_What you will do_: Print the line that contains "Here is an image. Mask: <item>colon</item>." and every line that follows it in the data below, ending with the final line; include nothing else.

(Collected data entries)
══════

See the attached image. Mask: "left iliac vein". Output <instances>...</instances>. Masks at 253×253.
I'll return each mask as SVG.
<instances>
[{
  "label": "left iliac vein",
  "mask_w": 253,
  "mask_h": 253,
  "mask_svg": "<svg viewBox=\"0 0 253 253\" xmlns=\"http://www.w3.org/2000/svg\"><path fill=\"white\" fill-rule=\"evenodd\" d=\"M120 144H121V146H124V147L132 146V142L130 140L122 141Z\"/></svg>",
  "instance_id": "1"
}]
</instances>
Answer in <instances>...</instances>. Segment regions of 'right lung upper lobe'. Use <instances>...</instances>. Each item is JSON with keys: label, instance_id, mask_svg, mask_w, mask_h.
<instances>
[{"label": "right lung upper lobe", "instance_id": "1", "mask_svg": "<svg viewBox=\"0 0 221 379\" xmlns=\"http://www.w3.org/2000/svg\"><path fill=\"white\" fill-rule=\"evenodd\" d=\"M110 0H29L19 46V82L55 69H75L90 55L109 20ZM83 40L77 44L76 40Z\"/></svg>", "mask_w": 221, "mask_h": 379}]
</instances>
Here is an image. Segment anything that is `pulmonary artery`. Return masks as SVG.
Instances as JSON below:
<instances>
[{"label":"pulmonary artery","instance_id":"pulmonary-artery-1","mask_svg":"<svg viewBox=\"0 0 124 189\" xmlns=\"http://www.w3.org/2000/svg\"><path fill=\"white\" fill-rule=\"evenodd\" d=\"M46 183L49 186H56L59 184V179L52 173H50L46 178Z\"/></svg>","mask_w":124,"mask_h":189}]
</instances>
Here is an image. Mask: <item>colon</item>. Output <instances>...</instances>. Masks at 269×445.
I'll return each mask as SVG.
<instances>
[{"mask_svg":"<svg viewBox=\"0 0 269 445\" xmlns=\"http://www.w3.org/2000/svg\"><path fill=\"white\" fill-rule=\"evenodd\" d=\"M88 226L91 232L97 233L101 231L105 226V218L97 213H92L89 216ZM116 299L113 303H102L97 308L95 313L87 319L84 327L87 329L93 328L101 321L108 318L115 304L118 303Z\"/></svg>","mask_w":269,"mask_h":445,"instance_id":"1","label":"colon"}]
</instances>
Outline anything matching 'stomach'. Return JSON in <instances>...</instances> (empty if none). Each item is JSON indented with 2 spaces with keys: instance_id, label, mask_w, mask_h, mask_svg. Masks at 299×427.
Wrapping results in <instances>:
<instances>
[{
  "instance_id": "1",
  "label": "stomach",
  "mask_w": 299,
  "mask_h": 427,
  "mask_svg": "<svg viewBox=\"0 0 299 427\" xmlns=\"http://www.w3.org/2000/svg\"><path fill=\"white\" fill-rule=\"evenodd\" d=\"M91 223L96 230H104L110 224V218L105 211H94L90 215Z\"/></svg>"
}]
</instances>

══════

_Answer to this task_:
Here is an image. Mask: <item>colon</item>. Output <instances>...</instances>. Masks at 269×445.
I'll return each mask as SVG.
<instances>
[{"mask_svg":"<svg viewBox=\"0 0 269 445\" xmlns=\"http://www.w3.org/2000/svg\"><path fill=\"white\" fill-rule=\"evenodd\" d=\"M88 226L91 232L97 233L101 231L105 226V218L97 213H92L89 216ZM116 299L113 303H102L97 308L95 313L87 319L84 327L87 329L93 328L101 321L108 318L115 304L118 303Z\"/></svg>","mask_w":269,"mask_h":445,"instance_id":"1","label":"colon"}]
</instances>
Outline anything matching 'stomach'. Return JSON in <instances>...</instances> (empty if none). Each item is JSON indented with 2 spaces with keys: instance_id, label, mask_w, mask_h, mask_svg. Masks at 299×427.
Wrapping results in <instances>:
<instances>
[{
  "instance_id": "1",
  "label": "stomach",
  "mask_w": 299,
  "mask_h": 427,
  "mask_svg": "<svg viewBox=\"0 0 299 427\" xmlns=\"http://www.w3.org/2000/svg\"><path fill=\"white\" fill-rule=\"evenodd\" d=\"M91 223L96 230H104L110 224V218L105 211H94L90 215Z\"/></svg>"
}]
</instances>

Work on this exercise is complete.